Inspired by her time in the ring, Gifford reignited her long ago dreams of becoming an actor. Now with a fighter’s spirit she was ready for the challenges ahead.
“I can remember being a small child and writing fairy tale books that I would then make myself and bind and give out to my friends and my teachers and my parents. I always wanted to write and tell stories,” Gifford said. “When I got older real life got in the way and I had to work, I had to earn money and so I forgot about that until I got into my 30s and then it came back. It stayed with me; it had never really gone away. Wrestling was kind of a taste of that.”
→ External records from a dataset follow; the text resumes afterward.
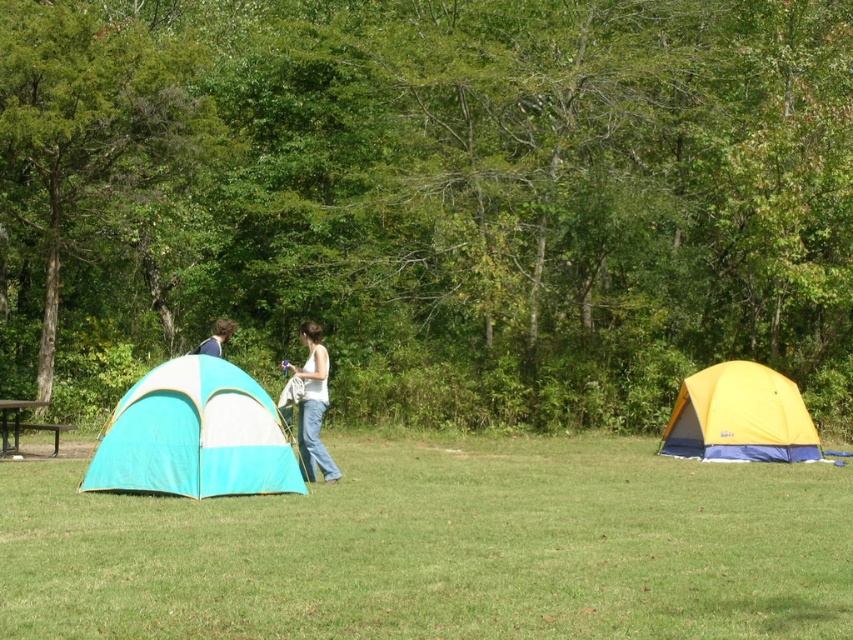 Question: Is green grass at center bigger than matte blue shirt at left?

Choices:
 (A) yes
 (B) no

Answer: (A)

Question: Can you confirm if teal fabric tent at left is thinner than matte blue shirt at left?

Choices:
 (A) yes
 (B) no

Answer: (A)

Question: Estimate the real-world distances between objects in this image. Which object is closer to the brushed metal picnic table at left?

Choices:
 (A) teal fabric tent at left
 (B) matte blue shirt at left

Answer: (B)

Question: Among these objects, which one is farthest from the camera?

Choices:
 (A) teal fabric tent at left
 (B) brushed metal picnic table at left
 (C) green grass at center
 (D) yellow fabric tent at right

Answer: (D)

Question: Considering the real-world distances, which object is farthest from the matte blue shirt at left?

Choices:
 (A) yellow fabric tent at right
 (B) green grass at center
 (C) brushed metal picnic table at left

Answer: (A)

Question: Does white cotton tank top at center appear on the right side of matte blue shirt at left?

Choices:
 (A) yes
 (B) no

Answer: (A) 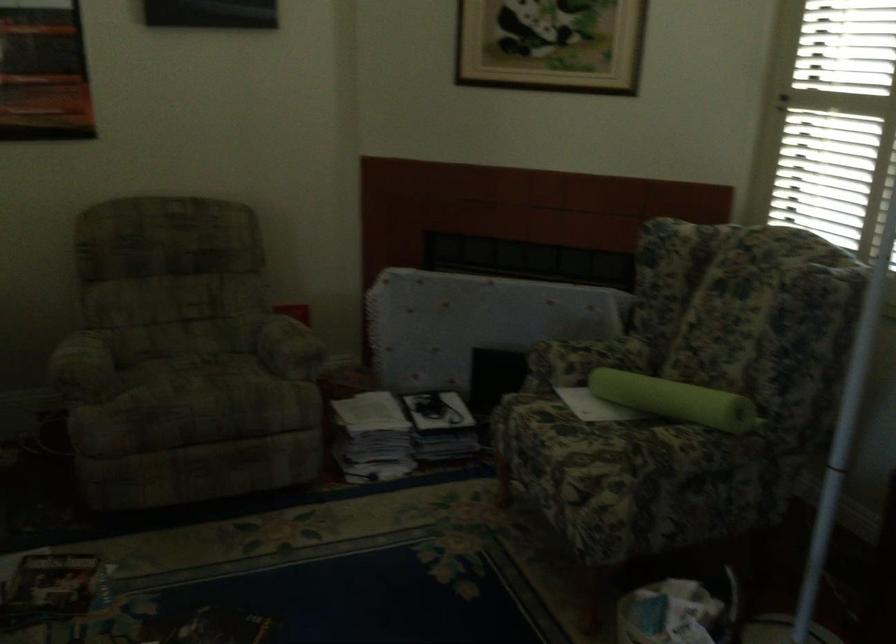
Gifford decided in her 30s to go back to university and study acting and writing, but found that she would perhaps face more obstacles now as a mature student as she was consistently told that she was too old.
“It was a tough time,” Gifford recalled. “I’m very bloody minded. The more I was told no, the more I thought, ‘no I’m going to do this; I’m going to find a way of doing it.’ I just thought, ‘I’m not going to be left behind.’”
It was that very attitude that Gifford carried with her outside her studies and degree. Taking things into her own hands, Gifford did not wait for opportunities to come to her and instead created them herself. She wrote “3Some” first as a stage play and with its success knew she could develop it further. More recently Gifford found herself at the Cannes Film Festival promoting “Sweetheart” a short film she both wrote the screenplay for and stars in. This summer she will also be co-directing with Paul Linghorn, who directed the stage play of “3Some,” an open-air production of Macbeth in Abney Park in Stoke Newington, London, where she will also play Lady Macbeth.
“I have a business plan I suppose. I know where I want to be and what I want to achieve, but I’m flexible on how I get there,” said Gifford, who realizes that the entertainment industry doesn’t always offer stability, as its opportunities and availabilities are ever changing.
“You have to be open all the time to new things, that is the thing with this type of lifestyle. There are no plans, we don’t know what’s coming next,” she added.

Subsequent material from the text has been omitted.